To expand on the idea that Howland as the Knight of the Laughing Tree may have had some help via Green Men from the Isle of Faces, perhaps he in turn tried entering Arthur Dayne confusing him enough for Ned to kill him? Thistle actively fought Varamyr off, but she was aware he was a skinchanger so she knew what he was trying to do. Arthur would have been caught off guard and distracted enough that it would have been easy for Ned to kill him.
I agree that the skinchanger is changed by the relationship. Wolves being predators would increase the aggressiveness of the warg, but wouldn't you agree that the Borroq also took on characteristics of his boar?
I fail to see a significance to the bonding other than a benefit to making the skinchanging easier. Who's to say Borroq didn't have a bond with his boar, Briar with his shadow cat, and Grisella with her goat?
Varamyr was getting weaker and weaker so he may not have had the strength to choose which wolf he lived his second life in. One Eye was the oldest and likely ridden the most and therefore the easiest to enter.
All this discussion about skinchanging caused me to wonder if the Knight of the Laughing Tree wasn't being skinchanged much like Bran inside Hodor?
“Whoever he was, the old gods gave strength to his arm. The porcupine knight fell first, then the pitchfork knight, and lastly the knight of the two towers. None were well loved, so the common folk cheered lustily for the Knight of the Laughing Tree, as the new champion soon was called. When his fallen foes sought to ransom horse and armor, the Knight of the Laughing Tree spoke in a booming voice through his helm, saying, ‘Teach your squires honor, that shall be ransom enough.’ Once the defeated knights chastised their squires sharply, their horses and armor were returned. And so the little crannogman’s prayer was answered . . . by the green men, or the old gods, or the children of the forest, who can say?”
Whether you believe the KOTLT was Howland or Lyanna, it does seem as if the Knight was being actively inhabited.

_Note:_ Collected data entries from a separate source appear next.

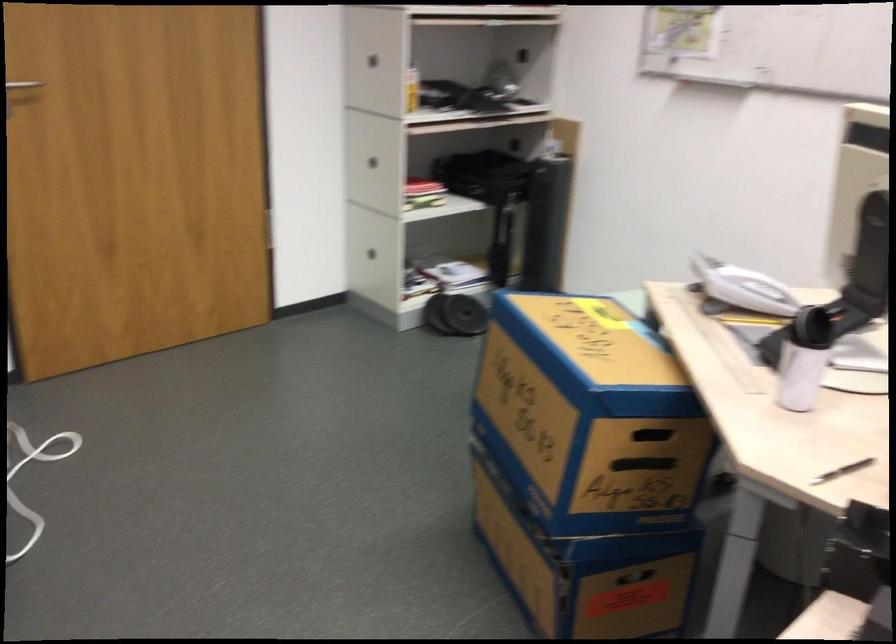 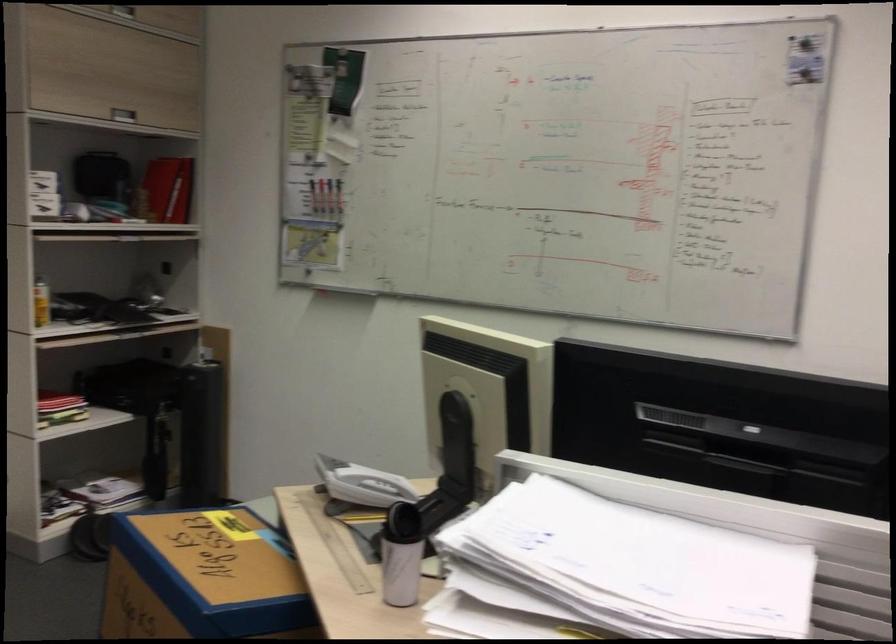 In the second image, find the point that corresponds to (409,87) in the first image.

(40, 303) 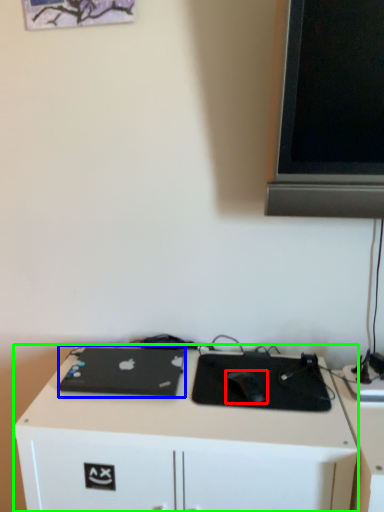 Question: Which object is positioned closest to mouse (highlighted by a red box)? Select from laptop (highlighted by a blue box) and desk (highlighted by a green box).

Choices:
 (A) laptop
 (B) desk

Answer: (B) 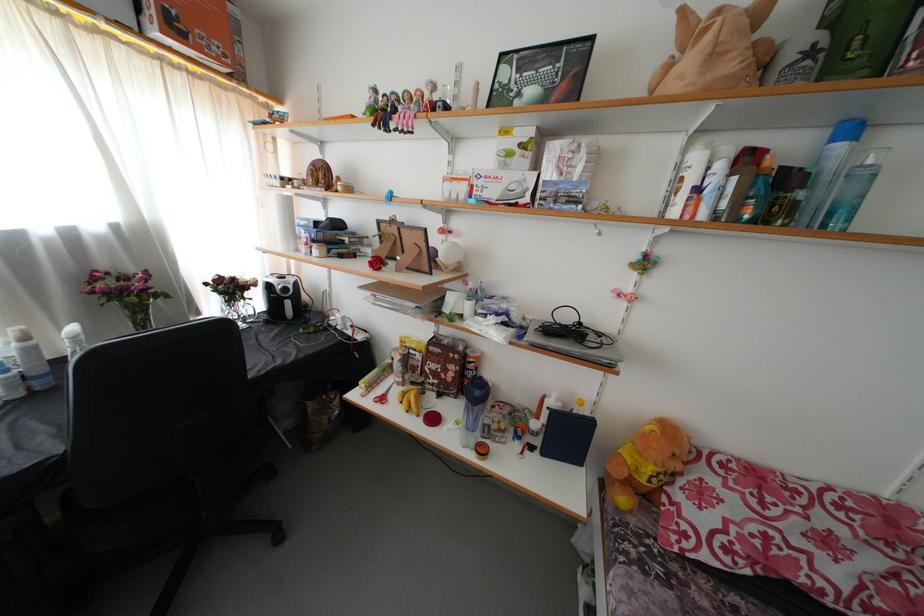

Howland's prayer directed at the Isle of Faces was likely a request and permission for the connection. This is one explanation for how someone so slight could become so strong.
Sansa wasn't actively warging Lady. We don't even know if she had wolf dreams. Lady took on Sansa's temperament, but that's really the only information we know. She's an untrained warg, so she likely didn't feel the actual death.
I think Varamyr was a powerful warg who basically taught himself to skinchange many different animals by applying Haggon's earlier lessons. I think that qualifies him to be one of the greats mentioned by Jojen:
“No,” said Jojen, “only a boy who dreams. The greenseers were more than that. They were wargs as well, as you are, and the greatest of them could wear the skins of any beast that flies or swims or crawls, and could look through the eyes of the weirwoods as well, and see the truth that lies beneath the world."
A skinchanger is a person that can enter and control an animal. It is easier if there is a bond as instructed by Bloodraven, but with practice the power of the skinchanger grows. The interaction between human and animal will effect the behavior and personality of both, but if the skinchanger doesn't learn to fight off the baser instincts of the animal there can be negative effects. Jojen was trying to teach Bran how to take control of Summer and remind him of who he is instead of letting Summer take control of Bran.
“Jojen, what did you mean about a teacher?” Bran asked. “You’re my teacher. I know I never marked the tree, but I will the next time. My third eye is open like you wanted . . .”
“So wide open that I fear you may fall through it, and live all the rest of your days as a wolf of the woods.”
“I won’t, I promise.”
“The boy promises. Will the wolf remember? You run with Summer, you hunt with him, kill with him . . . but you bend to his will more than him to yours.”
“I just forget,” Bran complained. “I’m only nine. I’ll be better when I’m older."